» What you should do
Once you find the line that contains "Componentes", transcribe it and each line after it through the end of the listing, exactly as written.

» Data section
☆ ☆ ☆ ☆ ☆

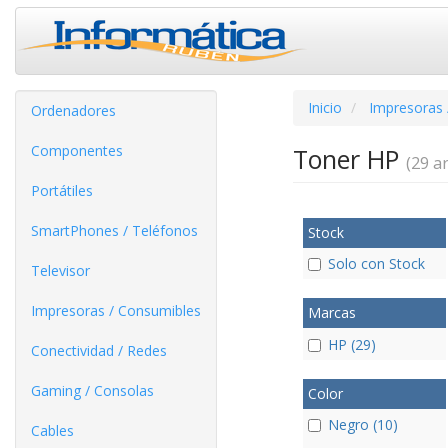
Inicio
Impresoras 
Ordenadores
Componentes
Toner HP
(29 ar
Portátiles
SmartPhones / Teléfonos
Stock
Solo con Stock
Televisor
Impresoras / Consumibles
Marcas
HP (29)
Conectividad / Redes
Gaming / Consolas
Color
Negro (10)
Cables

☆ ☆ ☆ ☆ ☆

» Task response
Componentes
Toner HP
(29 ar
Portátiles
SmartPhones / Teléfonos
Stock
Solo con Stock
Televisor
Impresoras / Consumibles
Marcas
HP (29)
Conectividad / Redes
Gaming / Consolas
Color
Negro (10)
Cables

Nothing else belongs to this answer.